The Issuers have sole discretion regarding whether to commence construction of Phase II of any of the Jersey Valley, McGinness Hills and Tuscarora facilities. If a facility Phase II is undertaken for any of the facilities, the Issuers may issue Phase II tranches of Notes, comprised of one or more of the Series C Notes, the Series D Notes, the Series E Notes and the Series F Notes, to finance a portion of the construction costs of such Phase II of any facility. The aggregate principal amount of all Phase II Notes may not exceed $170 million. The aggregate principal amount of each series of Notes comprising a Phase II tranche will be determined by the Issuers in their sole discretion provided that certain financial ratios are satisfied pursuant to the terms of the Note Purchase Agreement and subject to the aggregate limit noted above.

The DOE will guarantee payment of 80% of principal and interest on the Notes (the “DOE Guarantee”) pursuant to Section 1705 of Title XVII of the Energy Policy Act of 2005, as amended The conditions precedent to the issuance of the OFC 2 Senior Secured Notes include certain specified conditions required by the DOE in connection with the DOE Guarantee.

The OFC 2 Senior Secured Notes are collateralized by substantially all of the assets of OFC 2 and those of its wholly owned subsidiaries and are fully and unconditionally guaranteed by all of the wholly owned subsidiaries of OFC 2. There are various restrictive covenants under the OFC 2 Senior Secured Notes, which include limitations on additional indebtedness and payment of dividends.

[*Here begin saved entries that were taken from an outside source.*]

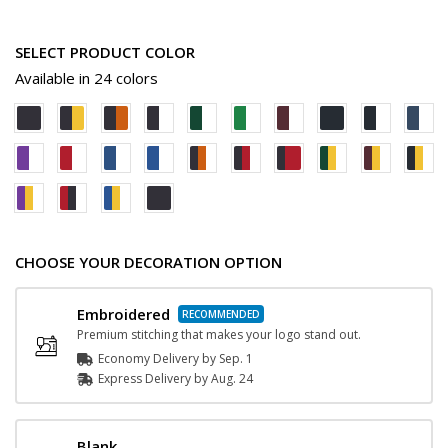
SELECT PRODUCT COLOR
Available in 24 colors
CHOOSE YOUR DECORATION OPTION
Embroidered
Premium stitching that makes your logo stand out.
Economy Delivery by
Sep. 1
Express
Delivery
by
Aug. 24
Blank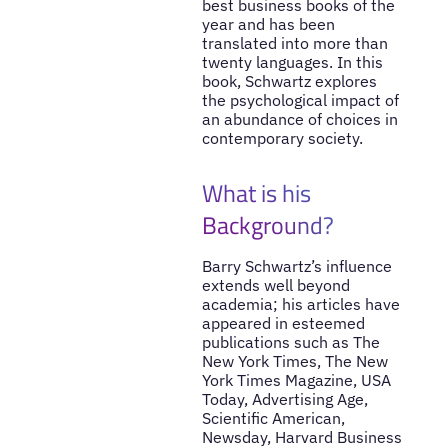
best business books of the
year and has been
translated into more than
twenty languages. In this
book, Schwartz explores
the psychological impact of
an abundance of choices in
contemporary society.
What is his
Background?
Barry Schwartz’s influence
extends well beyond
academia; his articles have
appeared in esteemed
publications such as The
New York Times, The New
York Times Magazine, USA
Today, Advertising Age,
Scientific American,
Newsday, Harvard Business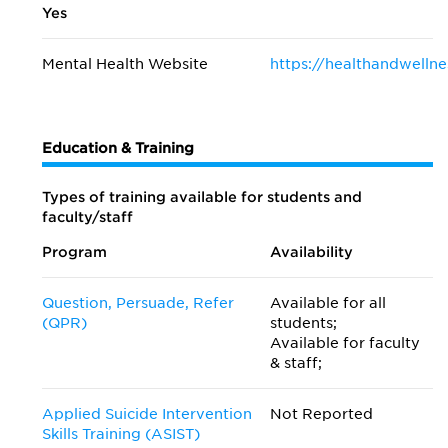
Yes
Mental Health Website
https://healthandwellne
Education & Training
Types of training available for students and
faculty/staff
Program
Availability
Question, Persuade, Refer
Available for all
(QPR)
students;
Available for faculty
& staff;
Applied Suicide Intervention
Not Reported
Skills Training (ASIST)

In addition, in connection with the issuance of each Series of OFC 2 Senior Secured Notes, the Company will provide a guarantee with respect to the OFC 2 Senior Secured Notes, which will be available to be drawn upon if specific trigger events occur. One trigger event is the failure of any facility financed by the relevant Series of OFC 2 Senior Secured Notes to reach completion and meet certain operational performance levels (the non-performance trigger) which gives rise to a prepayment obligation on the OFC 2 Senior Secured Notes. The other trigger event is a payment default on the OFC 2 Senior Secured Notes or the occurrence of certain fundamental defaults that result in the acceleration of the Notes, in each case that occurs prior to the date that the relevant facility(ies) financed by such OFC 2 Senior Secured Notes reaches completion and meets certain operational performance levels. A demand on the Company’s guarantee based on the non-performance trigger is limited to an amount equal to the prepayment amount on the OFC 2 Senior Secured Notes necessary to bring the Issuers into compliance with certain coverage ratios. A demand on the Company’s guarantee based on the other trigger event is not limited.

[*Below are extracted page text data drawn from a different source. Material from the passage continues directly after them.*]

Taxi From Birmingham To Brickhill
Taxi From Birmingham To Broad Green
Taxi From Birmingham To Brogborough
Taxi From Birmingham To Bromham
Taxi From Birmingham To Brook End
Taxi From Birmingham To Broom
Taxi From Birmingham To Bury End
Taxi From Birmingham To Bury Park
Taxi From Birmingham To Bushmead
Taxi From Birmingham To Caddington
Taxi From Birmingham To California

The OFC 2 Senior Secured Notes will mature and the principal amount of the OFC 2 Senior Secured Notes will be payable in equal quarterly installments in accordance with an amortization schedule attached to such Notes and in any event not later than December 31, 2034. Each Series of Notes will bear interest at a rate calculated based on a spread over the Treasury yield curve that will be set at least ten business days prior to the issuance of such Series of Notes. Interest will be payable quarterly in arrears.

 

On October 31, 2011, OFC 2 and the Issuers completed the sale of $151.7 million aggregate principal amount of Series A Notes due 2032 (the “Series A Notes”). The net proceeds from the sale of the Series A Notes, after deducting transaction fees and expenses, were approximately $147.4 million, and will be used to finance a portion of the construction costs of Phase I of the McGinness Hills and Tuscarora facilities. The Issuers will pay 4.687% interest on the Series A Notes quarterly in arrears on the last day of each of March, June, September and December in each year, commencing on December 31, 2011.